## Aim of the exercise:
After locating the line that contains "залиште заявку (779, 776)" in the data below, set down exactly that line and each one after it through the line that contains "Identify the click", and nothing more.

## Data extract:
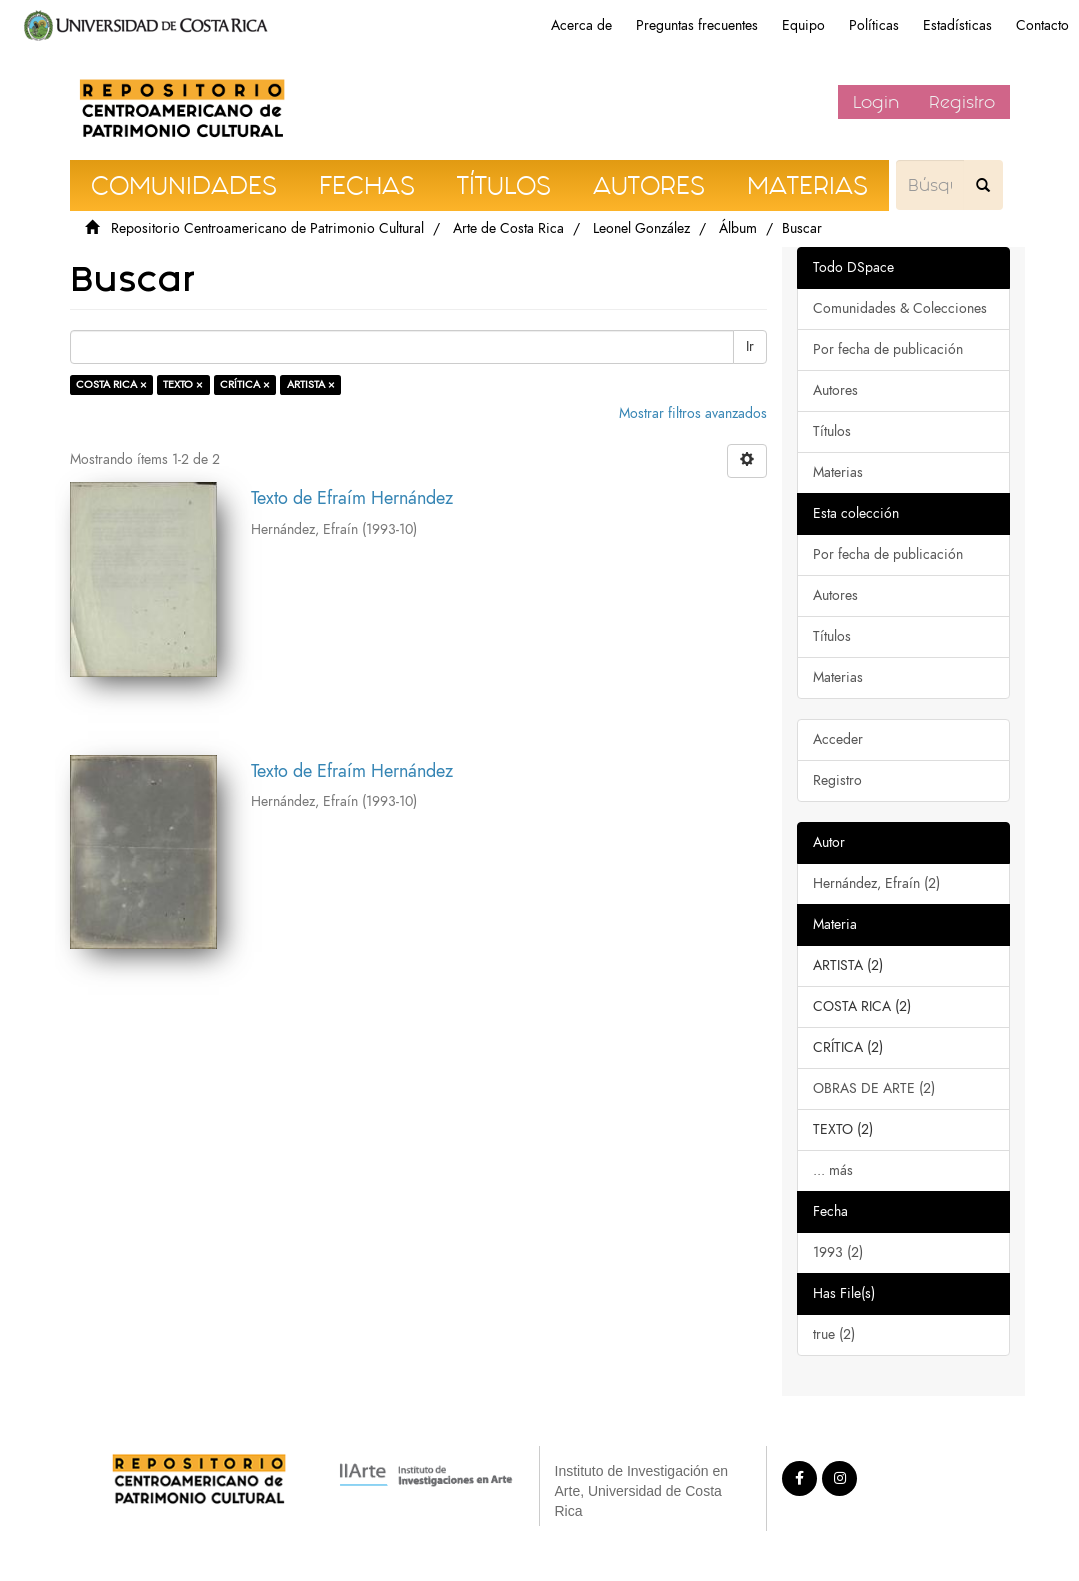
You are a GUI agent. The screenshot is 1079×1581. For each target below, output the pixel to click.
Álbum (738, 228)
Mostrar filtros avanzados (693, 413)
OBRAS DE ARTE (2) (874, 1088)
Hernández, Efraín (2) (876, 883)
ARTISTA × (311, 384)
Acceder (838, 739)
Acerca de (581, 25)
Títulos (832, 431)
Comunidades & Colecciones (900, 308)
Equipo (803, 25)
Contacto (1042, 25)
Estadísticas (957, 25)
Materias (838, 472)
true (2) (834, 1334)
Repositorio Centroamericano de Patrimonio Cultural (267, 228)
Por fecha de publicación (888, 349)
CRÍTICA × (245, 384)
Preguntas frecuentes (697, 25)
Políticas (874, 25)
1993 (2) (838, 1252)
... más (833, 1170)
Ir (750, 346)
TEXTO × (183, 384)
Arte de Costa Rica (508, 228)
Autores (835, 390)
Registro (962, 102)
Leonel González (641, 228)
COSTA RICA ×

--

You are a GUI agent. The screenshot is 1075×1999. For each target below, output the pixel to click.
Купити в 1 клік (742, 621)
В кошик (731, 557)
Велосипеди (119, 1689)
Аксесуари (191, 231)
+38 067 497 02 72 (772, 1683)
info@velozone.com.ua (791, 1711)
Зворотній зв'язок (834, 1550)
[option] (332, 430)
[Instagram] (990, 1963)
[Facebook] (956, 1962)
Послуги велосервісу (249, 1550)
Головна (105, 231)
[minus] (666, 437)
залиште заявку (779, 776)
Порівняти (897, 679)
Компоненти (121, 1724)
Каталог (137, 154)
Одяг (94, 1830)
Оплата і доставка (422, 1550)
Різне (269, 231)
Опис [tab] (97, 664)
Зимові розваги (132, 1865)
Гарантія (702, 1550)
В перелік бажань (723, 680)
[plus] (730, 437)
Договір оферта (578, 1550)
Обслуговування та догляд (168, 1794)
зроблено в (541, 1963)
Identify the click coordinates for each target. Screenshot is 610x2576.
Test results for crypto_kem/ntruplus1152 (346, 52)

...

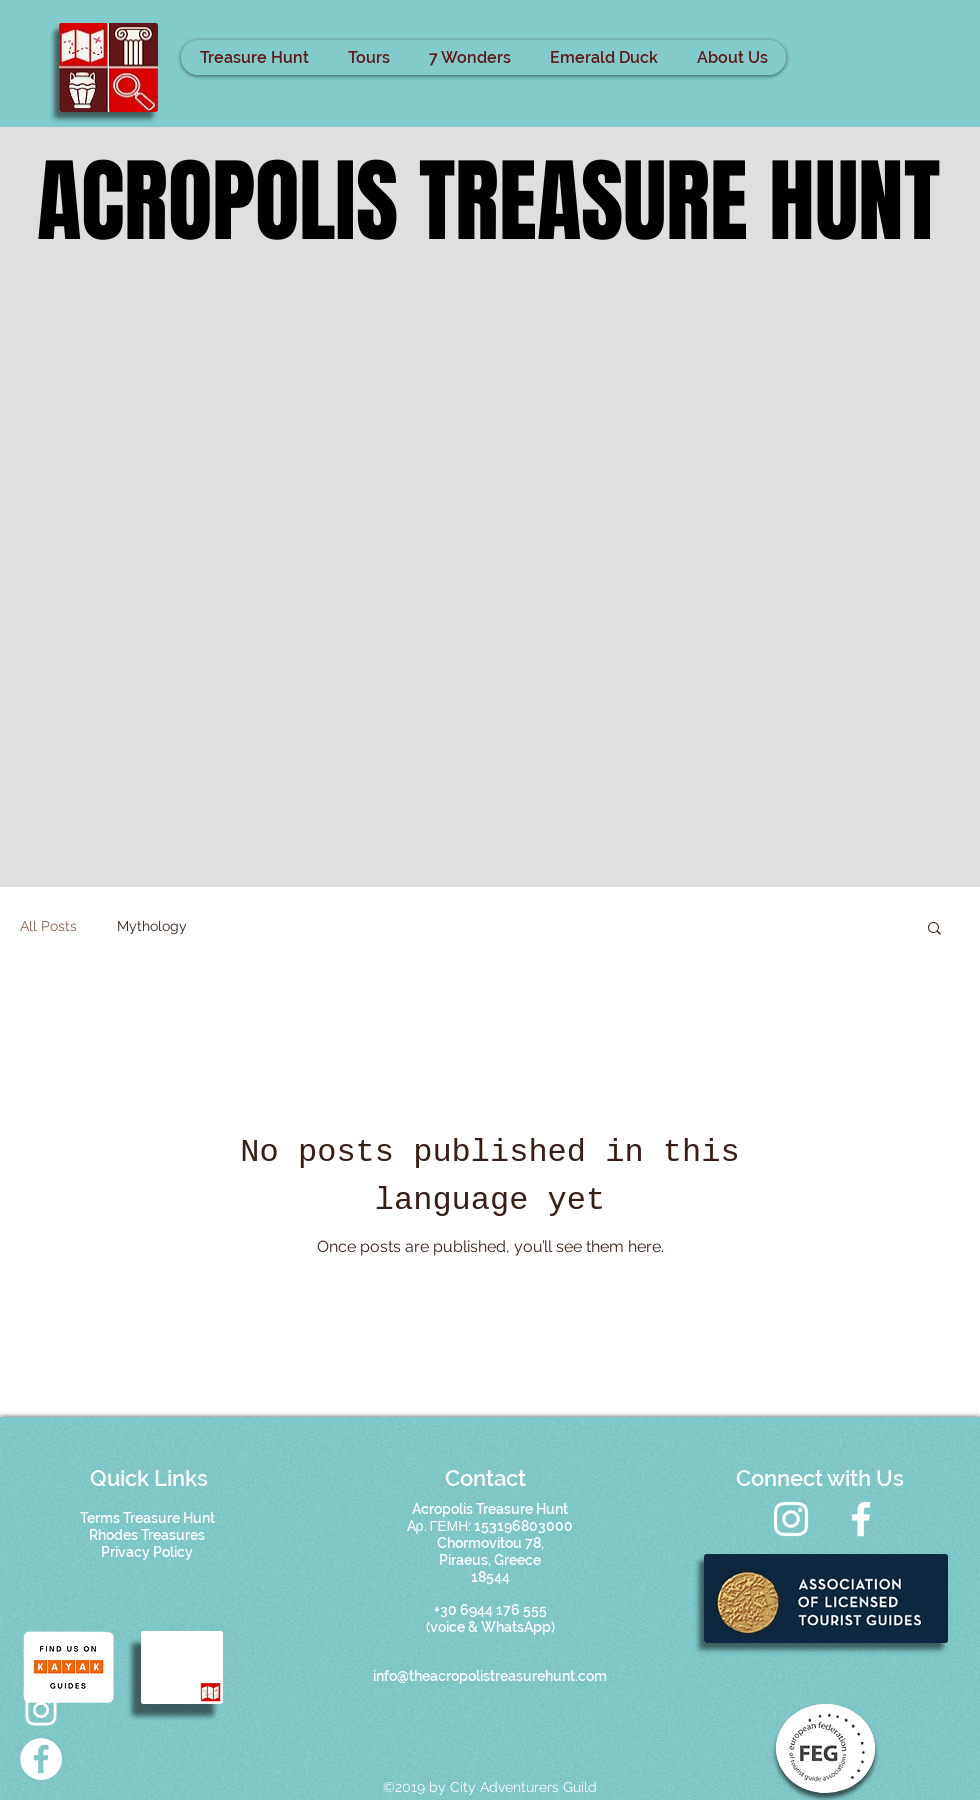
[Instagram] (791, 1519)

## The answer:
залиште заявку (779, 776)
Порівняти (897, 679)
Компоненти (121, 1724)
Каталог (137, 154)
Одяг (94, 1830)
Оплата і доставка (422, 1550)
Різне (269, 231)
Опис [tab] (97, 664)
Зимові розваги (132, 1865)
Гарантія (702, 1550)
В перелік бажань (723, 680)
[plus] (730, 437)
Договір оферта (578, 1550)
Обслуговування та догляд (168, 1794)
зроблено в (541, 1963)
Identify the click coordinates for each target. Screenshot is 610x2576.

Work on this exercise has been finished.